The truth is the United States has universal coverage right now.  That’s right. It’s just that there are  many who use the emergency room as their doctor’s office.  Their unpaid charges get passed on to paying customers, a phenomenon called cost-shifting. So medicines and  treatment rise for the insured patient. Even those with insurance often have high deductibles that deflate the incentive to make a doctor’s appointment.

They get treated one way or another. Others wait to get better but end up getting worse — a cancer that could have been stopped is now too far along, for example.

I was doing a ride-around with an ambulance service in Orlando, FL, years ago and asked the driver about the health care of the people they pick up to take to the hospital.

“Health care for people out here is calling 911 ” was his response.

I think there are two things that help to understand why this is such a sticky and difficult problem.  Typical business economics behind health care don’t operate in the interest of the patients or their outcomes. Think about it. The institutional financial interest is to treat more, test more, scan more, prescribe more. 

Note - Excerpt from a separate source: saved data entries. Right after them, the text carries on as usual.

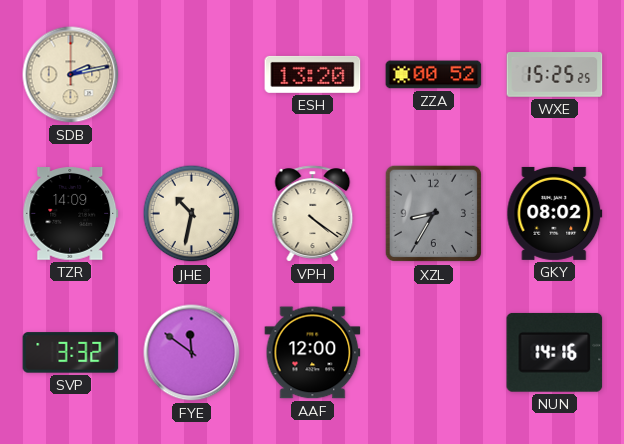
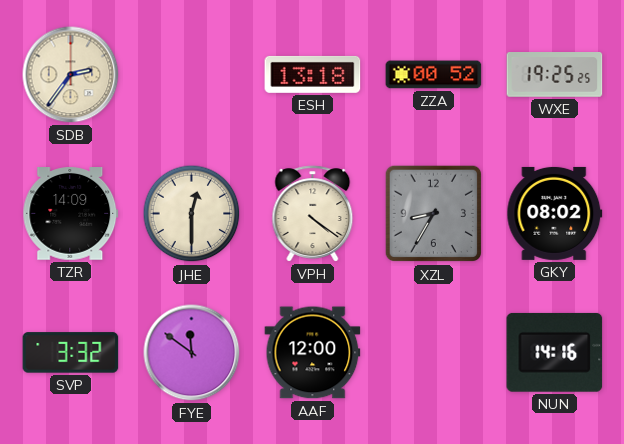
SDB: 2:13 -> 2:36
ESH: 13:20 -> 13:18
WXE: 15:25 -> 19:25
JHE: 10:32 -> 12:30
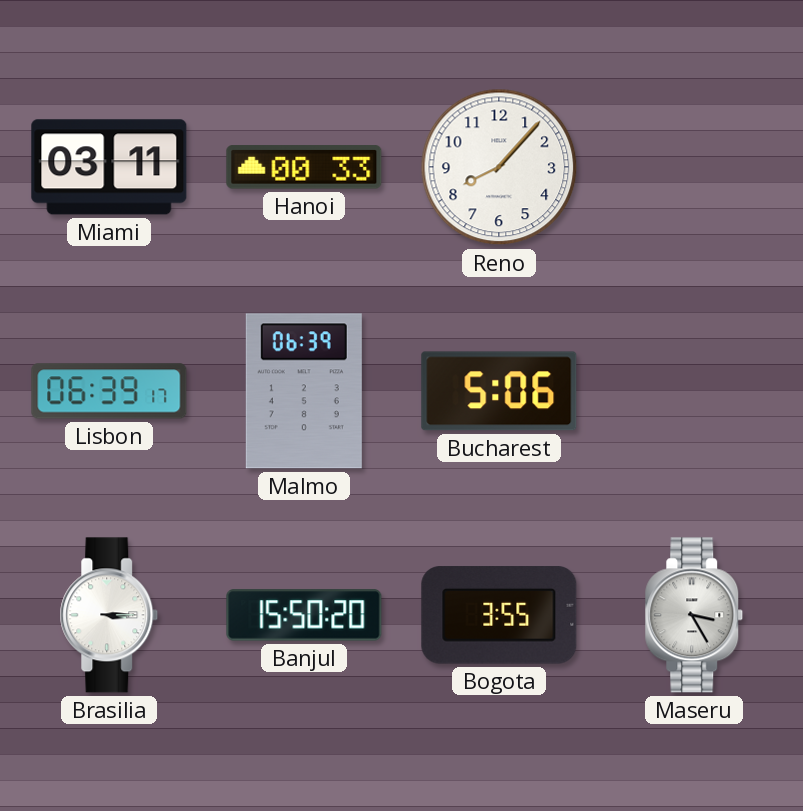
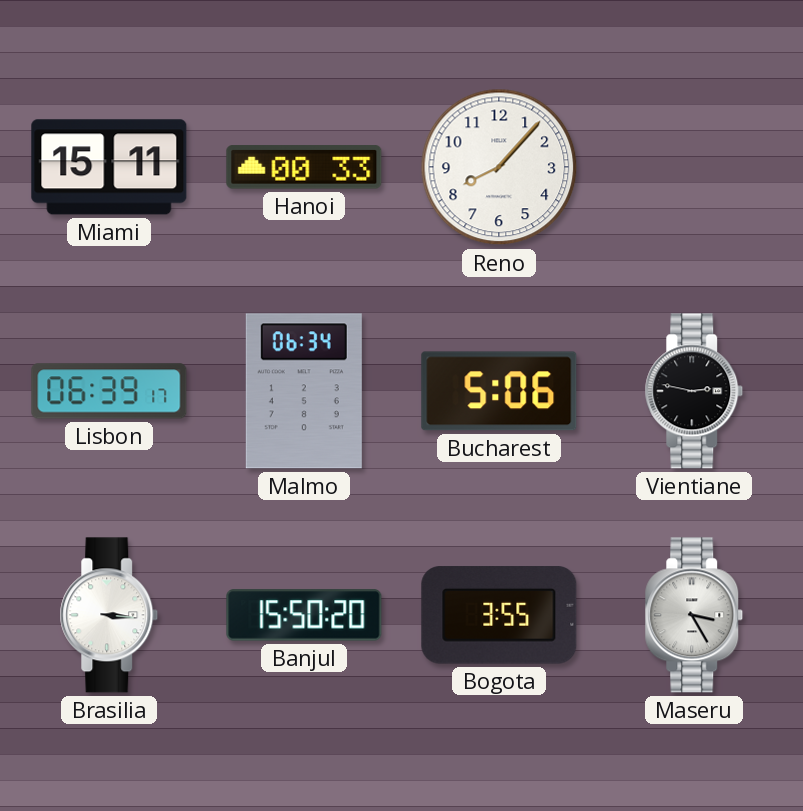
Miami: 03:11 -> 15:11
Malmo: 06:39 -> 06:34
Vientiane: none -> 2:47
Brasilia: 3:15 -> 3:16
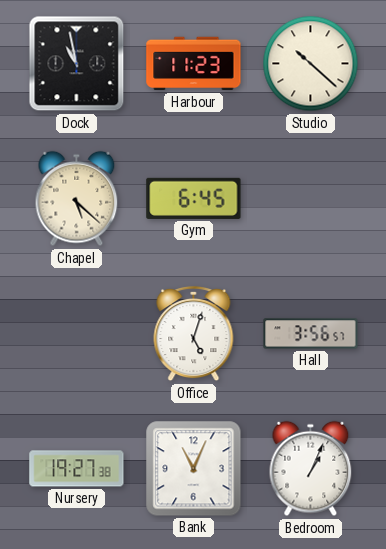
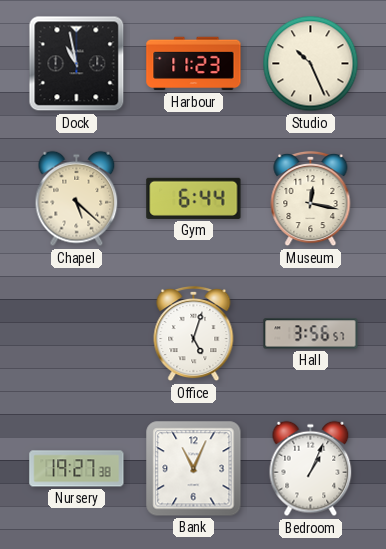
Studio: 10:22 -> 10:26
Gym: 6:45 -> 6:44
Museum: none -> 12:17
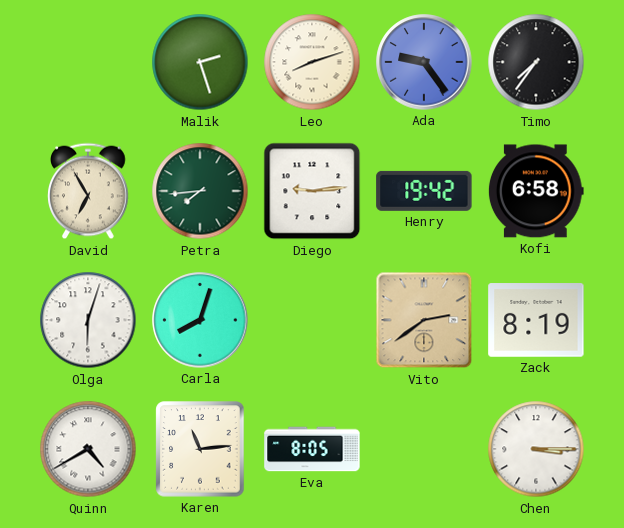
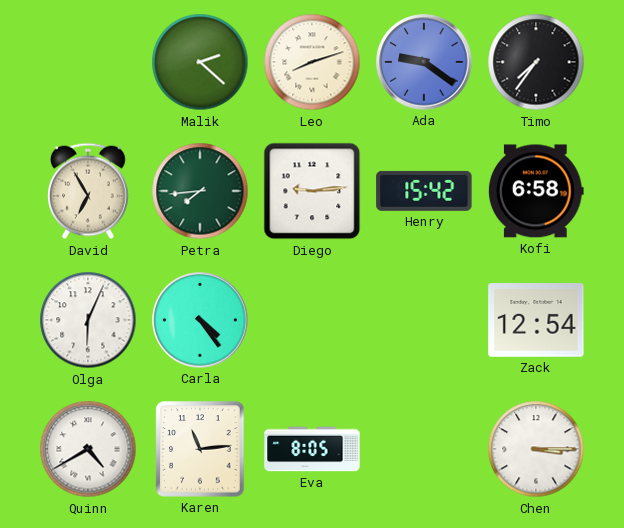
Malik: 2:27 -> 2:22
Ada: 9:24 -> 9:21
Henry: 19:42 -> 15:42
Olga: 6:03 -> 6:04
Carla: 8:03 -> 4:24
Vito: 2:39 -> none
Zack: 8:19 -> 12:54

Now good doctors may be outraged that I would insinuate their decisions are financially driven. And I believe doctors should have as much freedom as possible to make prognoses and treat patients.

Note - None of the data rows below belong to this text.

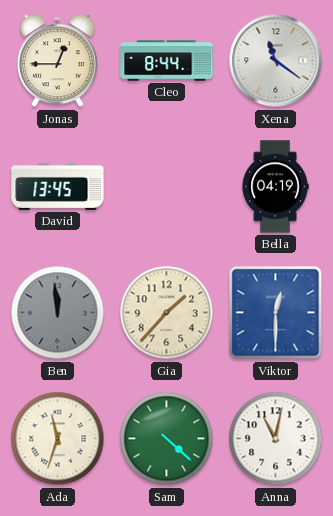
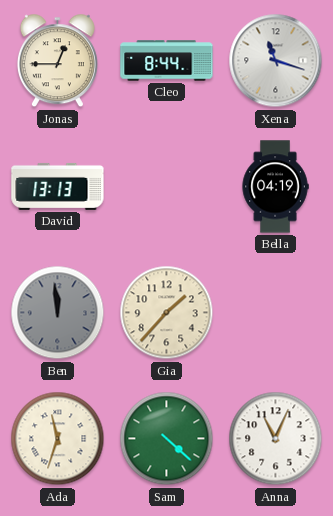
Xena: 11:21 -> 11:18
David: 13:45 -> 13:13
Viktor: 12:30 -> none
Anna: 11:02 -> 11:04
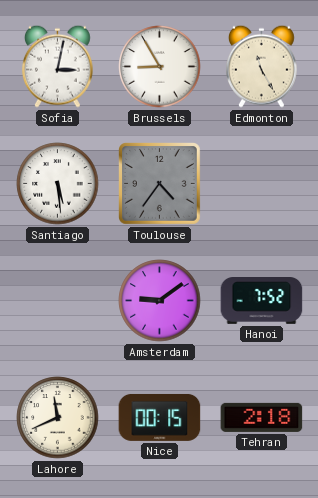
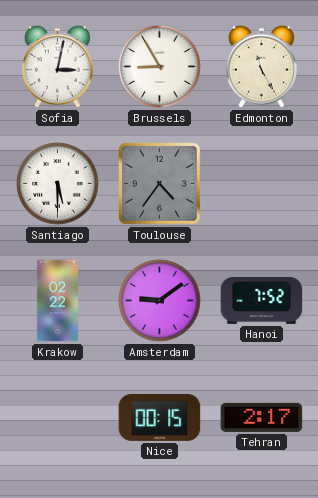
Santiago: 5:29 -> 5:30
Krakow: none -> 02:22
Lahore: 11:41 -> none
Tehran: 2:18 -> 2:17
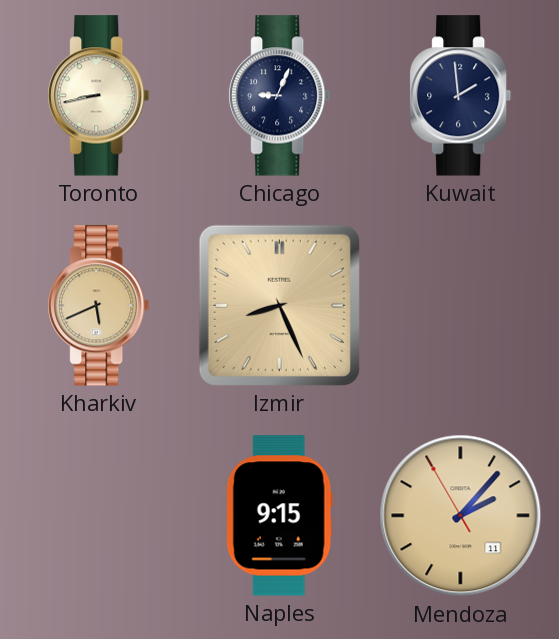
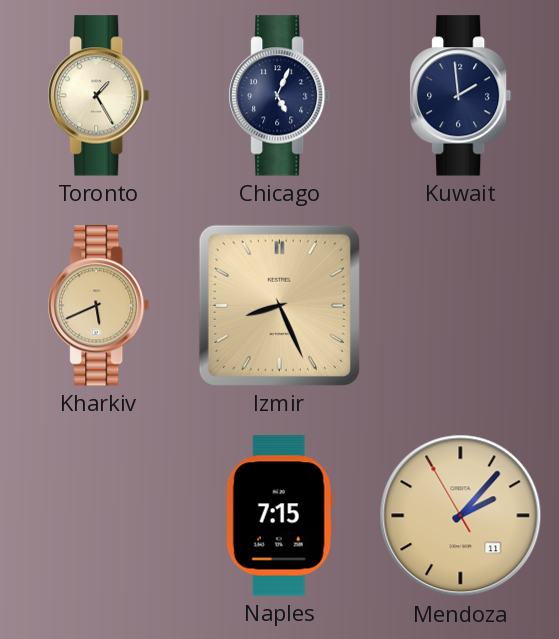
Toronto: 8:43 -> 1:25
Chicago: 9:04 -> 5:04
Naples: 9:15 -> 7:15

Here’s a case scenario: A hospital on one side of town — Hospital A — buys an expensive laser treatment for brain tumors. It costs many millions but they have the only one in town. They figure they can charge $10,000 per treatment based on how many will use the treatment. On the other side of town, another hospital notices the business that the laser is getting, so they buy one. All good capitalism and competition, right?

The problem is there is a ceiling on the pool of patients. So hospital A starts seeing less patients because Hospital B picked them off. Economically, the overall revenue is down so Hospital A must increase the cost of the treatment or increase the patient population. 

What they need is a good brain tumor epidemic. That’s a horrible thing to enter the psyche of a hospital or health care organization.

The other anomaly about health care reform is that there are huge financial interests which work against significant reform. I covered Hillary Clinton’s  attempt to reform health care. It was not pretty. Too many cooks in the kitchen spoiled the broth, as the thick document that contained the policy was seized upon and ridiculed, probably rightfully so. Throwing an everything-but-the-kitchen-sink document out there was a major mistake, politically. Holding closed sessions with myriad special interests and academic experts was another political mistake.

Many remember the infamous “Harry and Louise” ads, but even more influential in the demise of Hillarycare was former New York Lt. Governor Betsy McCaughey. She wrote “No Exit,” which was published in the New Republic. Although it was a skewed screed with the appearance of an academic critical analysis, it was timely ammunition for Republicans looking to scuttle the plan.

That’s old news now.

Hillarycare like Obamacare was not systemic health care reform anyway. It tried to please everybody from consumer groups to insurers, from hospitals to the pharmaceutical industry. The result: Hillarycare died.

And now Obamacare has been ruled unconstitutional. 

I wonder why we can’t create  some new news without one person’s name on it. Call it Peoplecare.

I would start with a question: 

Why not single-payer health care reform?